This is the specification document for handshake core and the underlying structure and protocol specification for the CLI and GUI apps, as well as a proposal on how data is structured and stored. The goal here is to outline the proposed functionality and design decisions. This document will evolve over time.
Handshake is designed to be an experiment in one-time key symmetric encrypted communications. The tool is based on in-person initialization of communication so that all future transmissions rely on symmetric key cryptography. This is primarily a design for out-of-band communication in which communicating parties aim to mitigate potential compromises in asymmetric encryption methodology ranging from CA poisoning to reliance on trusted centralized service providers for communications technology, and it can even be used to explore patterns in post-quantum readiness.

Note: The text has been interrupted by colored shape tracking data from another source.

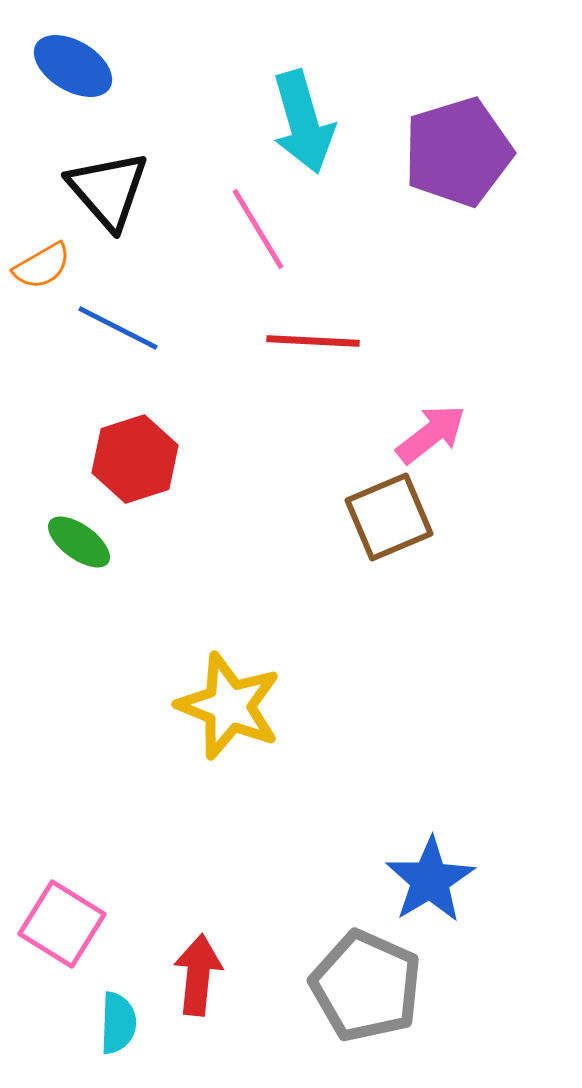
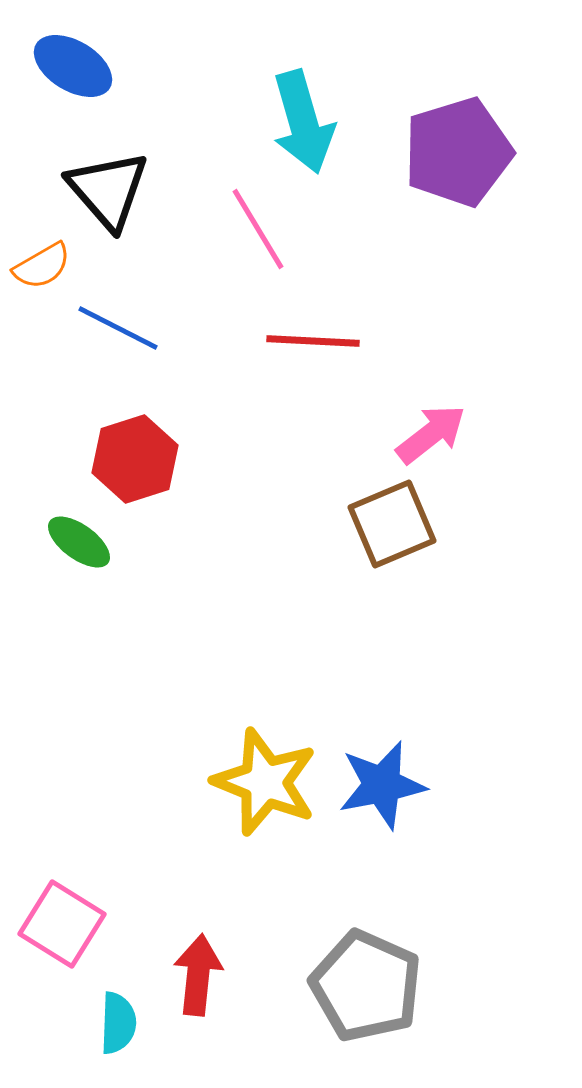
brown square: moved 3 px right, 7 px down
yellow star: moved 36 px right, 76 px down
blue star: moved 48 px left, 95 px up; rotated 20 degrees clockwise
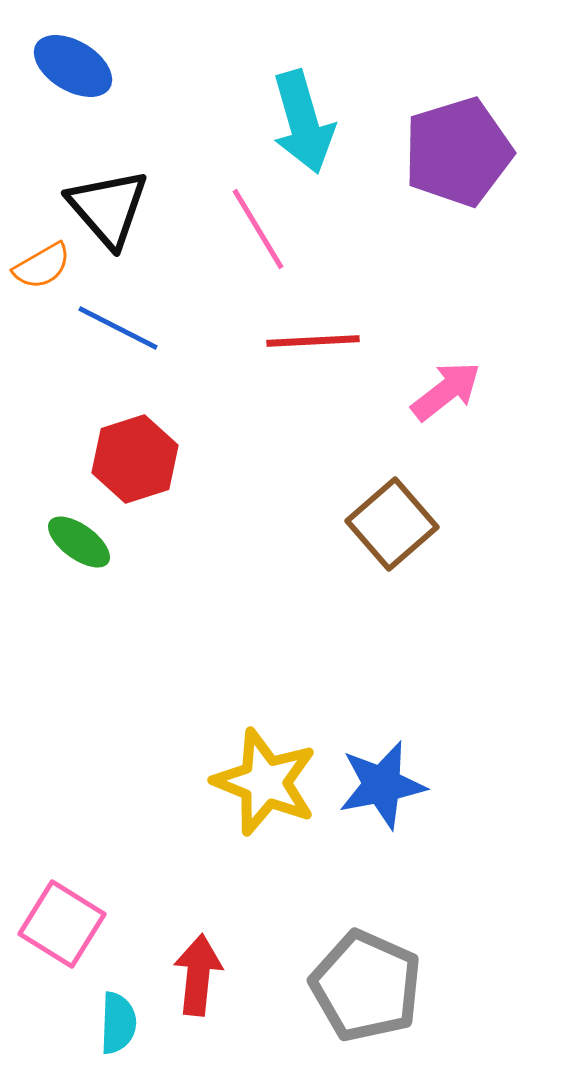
black triangle: moved 18 px down
red line: rotated 6 degrees counterclockwise
pink arrow: moved 15 px right, 43 px up
brown square: rotated 18 degrees counterclockwise
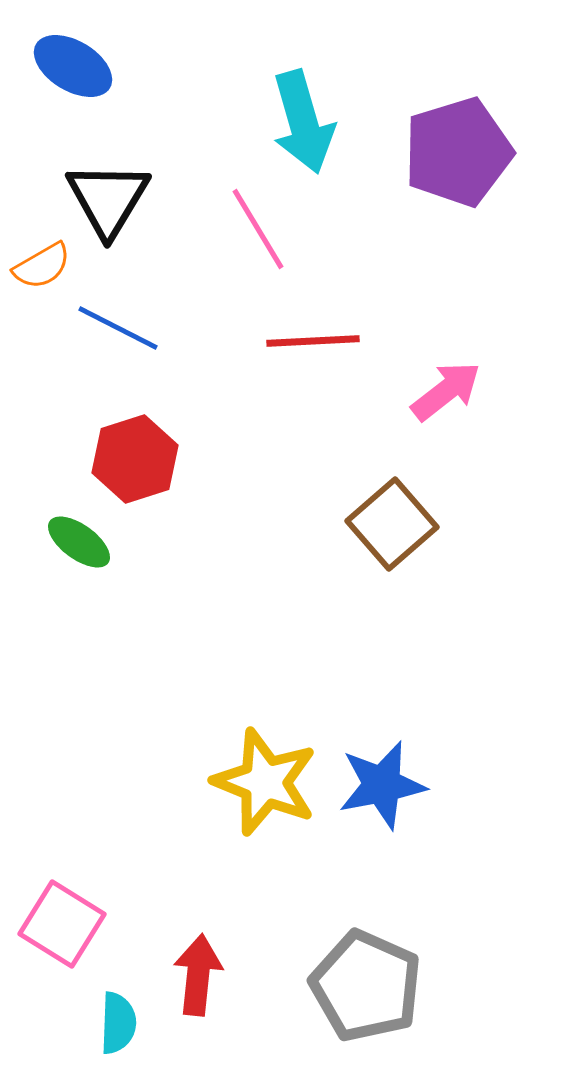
black triangle: moved 9 px up; rotated 12 degrees clockwise
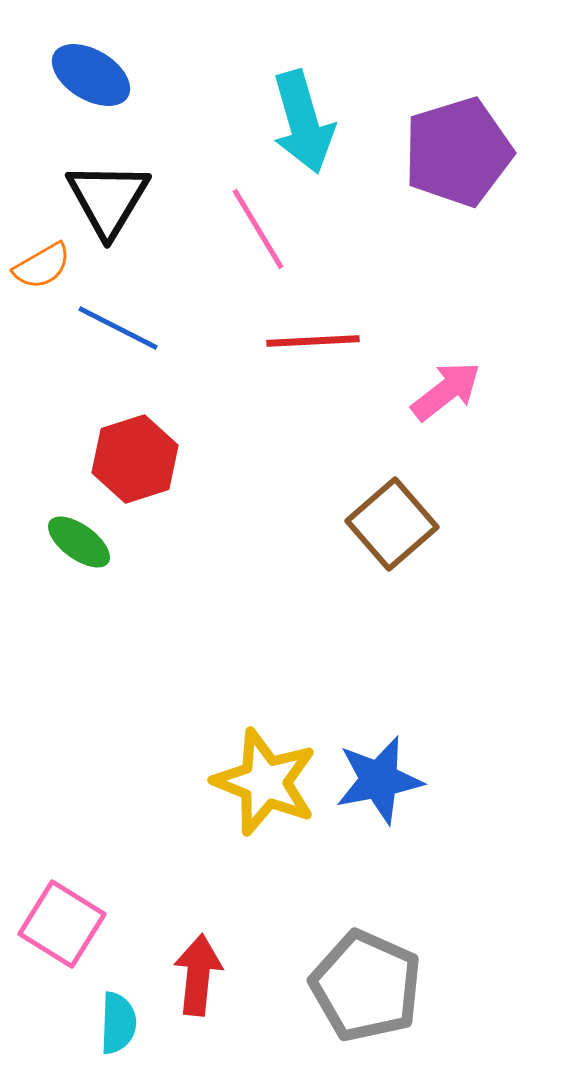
blue ellipse: moved 18 px right, 9 px down
blue star: moved 3 px left, 5 px up
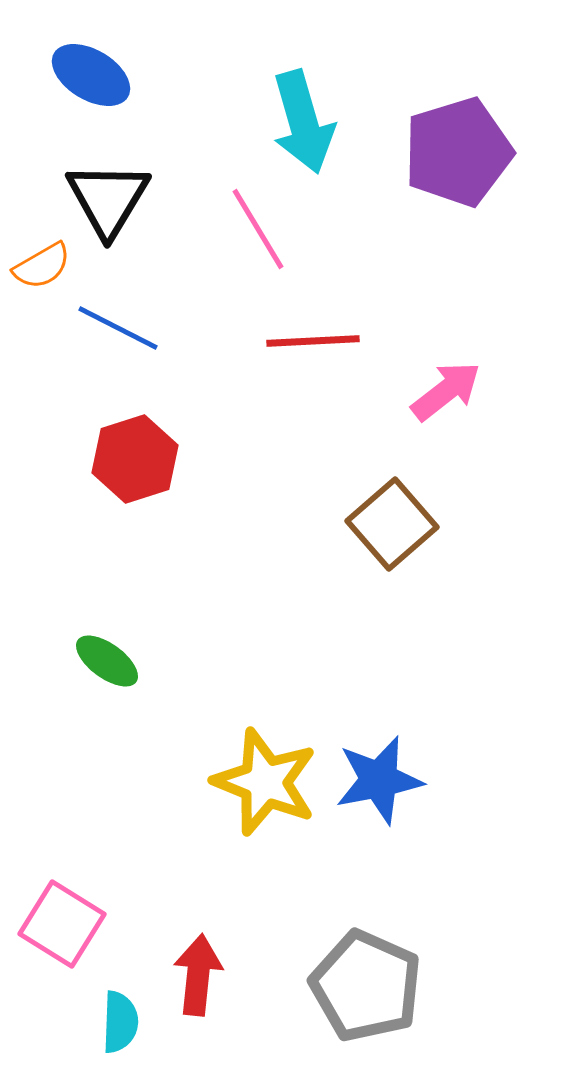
green ellipse: moved 28 px right, 119 px down
cyan semicircle: moved 2 px right, 1 px up
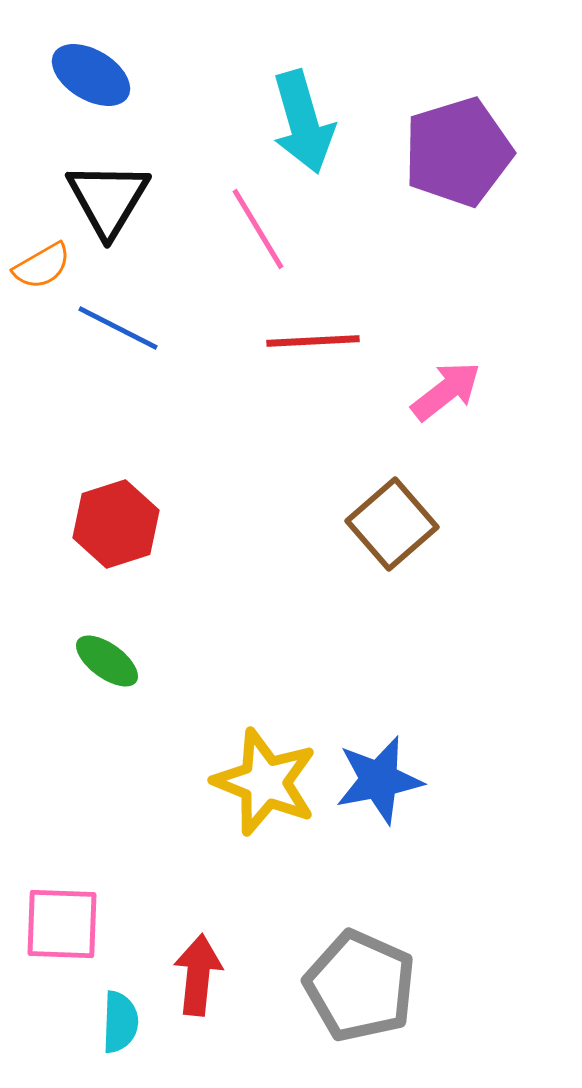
red hexagon: moved 19 px left, 65 px down
pink square: rotated 30 degrees counterclockwise
gray pentagon: moved 6 px left
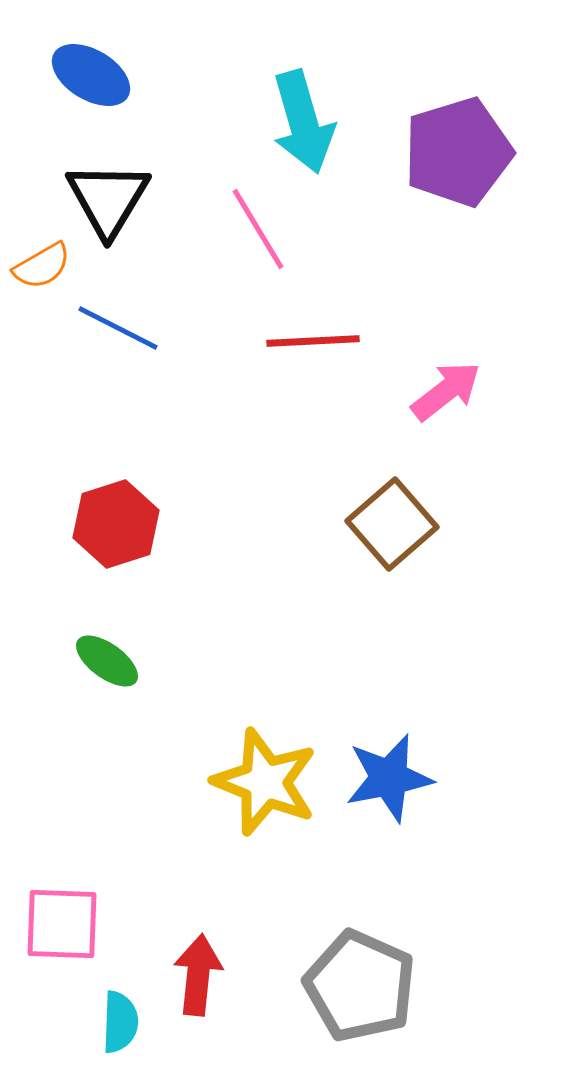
blue star: moved 10 px right, 2 px up
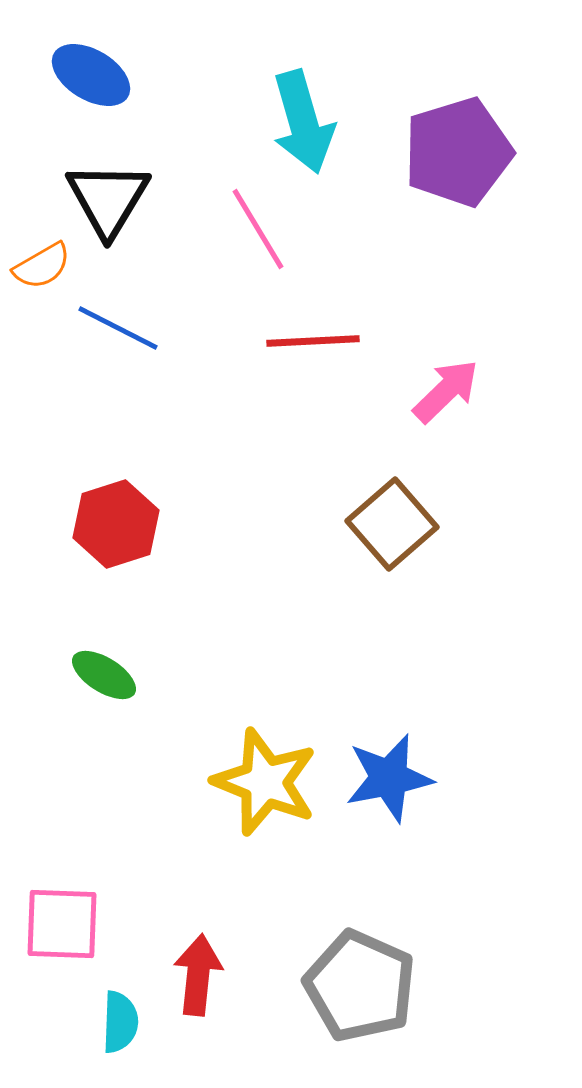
pink arrow: rotated 6 degrees counterclockwise
green ellipse: moved 3 px left, 14 px down; rotated 4 degrees counterclockwise
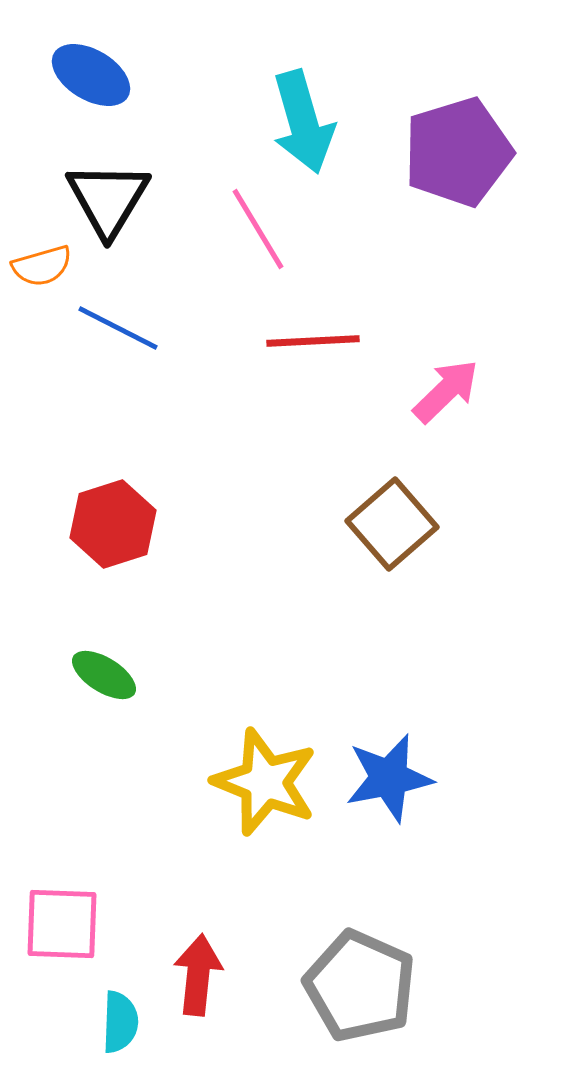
orange semicircle: rotated 14 degrees clockwise
red hexagon: moved 3 px left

Handshake is designed initially to work on IPFS and hashmap, but there are no technical reasons other backends couldn't be supported. In fact, support for strategies is built into the core of handshake to allow for experimentation. For the sake of focus, this initial implementation utilizes hashmap and IPFS, but other decentralized tooling based around smart contracts and other systems should be able to be incorporated in the future.
Unique characteristics of handshake:
- A handshake and key exchange only happen once, completely offline.
- This isn't designed to replace your daily driver encrypted chat app; instead, it is meant to explore a unique set of back-end agnostic communication patterns between concerned parties.
- There are no centralized user accounts and no personally identifiable information about the users handled by a third party. This is possible in the initial implementation because each new chat group utilizes client-side generated ed25519 keys for signing encrypted references to the latest message in hashmap, and no authentication is required for public IPFS gateways for message storage.
- Encryption keys are never transmitted over the internet. This is due to the nature of the initial configuration and device storage.
- Metadata about who is involved in the chat is never transmitted over the internet.
- No identity persistence exists across chats. New chat-specific keys are generated per chat group creation. Bob in chat A with Alice has no externally identifiable relationship to Bob in chat B with Alex.
Here is a scenario for initializing a handshake session:
- Bob chooses to initiate a new chat group.
- Alice chooses to join a new chat group and a QR code is presented.
- Bob scans the code and confirms that all peers have joined.
- Alice is prompted to scan the initiator code.
- Both devices generate everything required for the chat, and the generating keys are destroyed.
- Bob and Alice have successfully set up a new handshake chat group.
What's unique about this exchange is that everything happened offline, and no further negotiations happen after this initial exchange. This is due to the nature of handshake using pre-shared keys and a deterministic generation algorithm for KDF using argon2.
For those curious: here is an early concept artboard for a mobile app.
A handshake encapsulates the exchange of configuration information between peers in a chat group. This is performed through the exchange of small configuration files that bootstrap pre-shared key generation, aliases, and strategy information. Importantly, keys never pass over the wire. This is possible because each chat participant shares 96 entropy bytes encoded into the QR code as part of the handshake config. These unique bytes, plus a strict sort order enforced by the initiator of the chat, ensure that all lookup hashes and keys are able to be deterministically generated by all participants.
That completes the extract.